--- Extracted records ---
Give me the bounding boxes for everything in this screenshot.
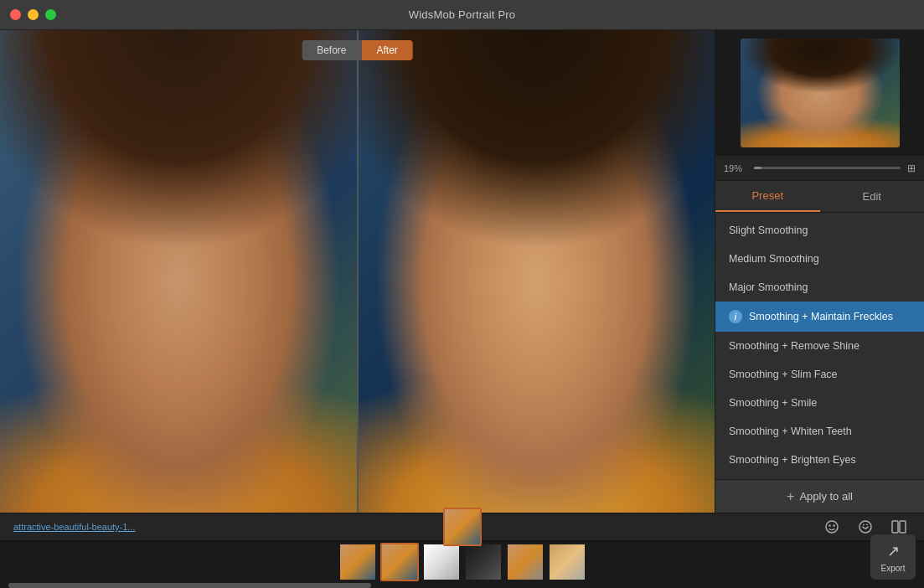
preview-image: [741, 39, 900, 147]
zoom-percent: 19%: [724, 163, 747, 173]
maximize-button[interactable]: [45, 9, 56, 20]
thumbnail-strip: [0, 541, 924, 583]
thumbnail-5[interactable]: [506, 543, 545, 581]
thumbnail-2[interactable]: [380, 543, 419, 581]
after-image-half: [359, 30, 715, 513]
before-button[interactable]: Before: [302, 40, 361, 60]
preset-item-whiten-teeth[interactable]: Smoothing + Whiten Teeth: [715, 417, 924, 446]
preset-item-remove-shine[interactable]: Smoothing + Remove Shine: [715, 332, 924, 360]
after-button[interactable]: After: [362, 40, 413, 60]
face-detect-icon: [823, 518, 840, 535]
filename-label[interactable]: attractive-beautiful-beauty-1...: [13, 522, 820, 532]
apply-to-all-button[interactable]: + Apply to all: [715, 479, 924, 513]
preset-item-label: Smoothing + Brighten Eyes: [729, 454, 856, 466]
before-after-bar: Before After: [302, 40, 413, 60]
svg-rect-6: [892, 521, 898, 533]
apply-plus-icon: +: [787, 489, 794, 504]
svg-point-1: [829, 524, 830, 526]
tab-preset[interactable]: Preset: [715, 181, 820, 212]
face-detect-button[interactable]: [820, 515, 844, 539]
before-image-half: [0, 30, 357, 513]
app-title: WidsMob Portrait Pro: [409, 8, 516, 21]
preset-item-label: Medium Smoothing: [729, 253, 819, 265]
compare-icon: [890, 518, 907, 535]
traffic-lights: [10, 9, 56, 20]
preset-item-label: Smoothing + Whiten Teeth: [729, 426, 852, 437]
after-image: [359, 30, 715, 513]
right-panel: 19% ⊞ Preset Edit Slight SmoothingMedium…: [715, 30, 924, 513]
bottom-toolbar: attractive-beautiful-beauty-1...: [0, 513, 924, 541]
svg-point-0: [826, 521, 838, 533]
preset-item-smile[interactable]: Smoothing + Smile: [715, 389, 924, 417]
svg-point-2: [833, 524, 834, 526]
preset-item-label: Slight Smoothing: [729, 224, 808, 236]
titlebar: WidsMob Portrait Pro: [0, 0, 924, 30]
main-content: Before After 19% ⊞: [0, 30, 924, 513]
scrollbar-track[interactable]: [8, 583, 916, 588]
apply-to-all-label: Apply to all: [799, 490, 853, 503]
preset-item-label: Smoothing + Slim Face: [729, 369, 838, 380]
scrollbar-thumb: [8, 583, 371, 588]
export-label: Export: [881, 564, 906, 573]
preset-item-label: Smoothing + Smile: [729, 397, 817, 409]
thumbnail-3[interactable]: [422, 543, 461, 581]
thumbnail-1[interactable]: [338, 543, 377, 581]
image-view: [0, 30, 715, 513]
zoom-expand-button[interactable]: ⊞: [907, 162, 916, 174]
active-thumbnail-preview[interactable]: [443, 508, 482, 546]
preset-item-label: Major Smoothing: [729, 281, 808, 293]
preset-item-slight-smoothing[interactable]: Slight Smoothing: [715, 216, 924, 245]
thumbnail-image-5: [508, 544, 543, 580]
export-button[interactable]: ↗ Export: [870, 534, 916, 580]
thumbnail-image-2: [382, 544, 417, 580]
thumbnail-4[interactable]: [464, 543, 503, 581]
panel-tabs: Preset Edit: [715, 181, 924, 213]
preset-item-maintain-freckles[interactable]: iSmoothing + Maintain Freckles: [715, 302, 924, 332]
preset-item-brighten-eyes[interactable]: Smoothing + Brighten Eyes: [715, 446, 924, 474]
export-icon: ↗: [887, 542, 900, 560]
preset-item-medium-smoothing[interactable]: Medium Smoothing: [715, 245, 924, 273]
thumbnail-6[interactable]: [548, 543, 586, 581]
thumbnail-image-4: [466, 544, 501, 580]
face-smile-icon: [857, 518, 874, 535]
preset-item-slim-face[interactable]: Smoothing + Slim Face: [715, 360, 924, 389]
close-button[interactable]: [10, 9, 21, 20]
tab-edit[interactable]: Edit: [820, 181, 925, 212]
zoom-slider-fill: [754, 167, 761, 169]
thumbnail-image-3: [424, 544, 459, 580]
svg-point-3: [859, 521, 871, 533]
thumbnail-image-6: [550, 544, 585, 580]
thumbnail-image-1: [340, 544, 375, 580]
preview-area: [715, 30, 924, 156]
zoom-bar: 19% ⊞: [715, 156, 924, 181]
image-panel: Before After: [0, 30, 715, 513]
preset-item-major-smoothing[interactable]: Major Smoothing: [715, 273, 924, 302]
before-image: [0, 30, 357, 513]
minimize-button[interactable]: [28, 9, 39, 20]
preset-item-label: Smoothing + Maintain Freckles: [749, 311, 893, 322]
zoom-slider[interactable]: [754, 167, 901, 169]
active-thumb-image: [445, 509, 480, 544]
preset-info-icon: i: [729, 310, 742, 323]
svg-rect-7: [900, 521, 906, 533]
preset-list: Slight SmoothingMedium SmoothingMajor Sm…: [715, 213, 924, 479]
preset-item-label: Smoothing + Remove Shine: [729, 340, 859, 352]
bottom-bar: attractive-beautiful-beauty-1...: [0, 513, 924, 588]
---
--- Extracted records ---
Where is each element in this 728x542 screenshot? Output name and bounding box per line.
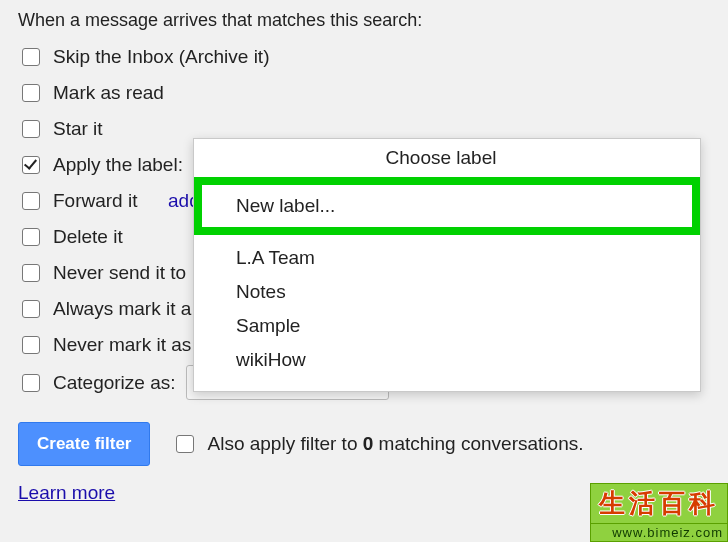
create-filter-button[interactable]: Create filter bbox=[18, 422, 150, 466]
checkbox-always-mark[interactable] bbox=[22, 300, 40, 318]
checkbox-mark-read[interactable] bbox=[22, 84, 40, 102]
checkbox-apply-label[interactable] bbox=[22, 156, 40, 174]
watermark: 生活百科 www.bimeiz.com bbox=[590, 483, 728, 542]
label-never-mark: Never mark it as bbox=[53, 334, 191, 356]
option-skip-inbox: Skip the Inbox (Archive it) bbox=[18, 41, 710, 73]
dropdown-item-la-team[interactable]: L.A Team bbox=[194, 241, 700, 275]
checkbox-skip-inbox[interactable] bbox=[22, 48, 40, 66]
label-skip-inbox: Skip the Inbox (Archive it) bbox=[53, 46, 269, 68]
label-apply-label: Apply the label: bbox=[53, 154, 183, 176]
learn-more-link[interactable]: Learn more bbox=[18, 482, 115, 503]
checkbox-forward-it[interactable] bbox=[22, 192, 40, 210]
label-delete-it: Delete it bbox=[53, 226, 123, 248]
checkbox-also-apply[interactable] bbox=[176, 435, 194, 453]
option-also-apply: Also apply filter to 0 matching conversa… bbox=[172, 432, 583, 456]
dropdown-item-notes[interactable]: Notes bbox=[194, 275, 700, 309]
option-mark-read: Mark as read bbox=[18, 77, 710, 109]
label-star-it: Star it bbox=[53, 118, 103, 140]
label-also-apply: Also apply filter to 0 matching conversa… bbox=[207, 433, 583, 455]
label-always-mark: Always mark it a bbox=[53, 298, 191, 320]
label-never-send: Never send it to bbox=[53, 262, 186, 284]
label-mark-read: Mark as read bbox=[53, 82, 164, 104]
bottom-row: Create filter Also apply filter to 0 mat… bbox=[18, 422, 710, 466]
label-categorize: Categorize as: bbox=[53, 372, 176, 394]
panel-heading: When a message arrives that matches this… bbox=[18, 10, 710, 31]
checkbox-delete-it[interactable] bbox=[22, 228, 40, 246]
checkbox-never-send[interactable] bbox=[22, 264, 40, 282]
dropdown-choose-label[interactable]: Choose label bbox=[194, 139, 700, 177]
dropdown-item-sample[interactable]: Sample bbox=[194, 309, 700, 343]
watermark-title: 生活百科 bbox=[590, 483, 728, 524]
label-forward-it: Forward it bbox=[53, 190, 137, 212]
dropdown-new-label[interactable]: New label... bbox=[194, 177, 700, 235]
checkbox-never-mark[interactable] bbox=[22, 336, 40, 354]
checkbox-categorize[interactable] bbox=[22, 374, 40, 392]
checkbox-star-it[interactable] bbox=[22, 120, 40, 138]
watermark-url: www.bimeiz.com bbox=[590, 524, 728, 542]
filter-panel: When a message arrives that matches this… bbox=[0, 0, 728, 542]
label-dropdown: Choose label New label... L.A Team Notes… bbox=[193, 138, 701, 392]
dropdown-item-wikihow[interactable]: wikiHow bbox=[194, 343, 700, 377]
---
→ Task instructions
Extract every line from the records above that contains the word "slider".

→ Your solution
zoom-slider-fill: [754, 167, 761, 169]
zoom-slider[interactable]: [754, 167, 901, 169]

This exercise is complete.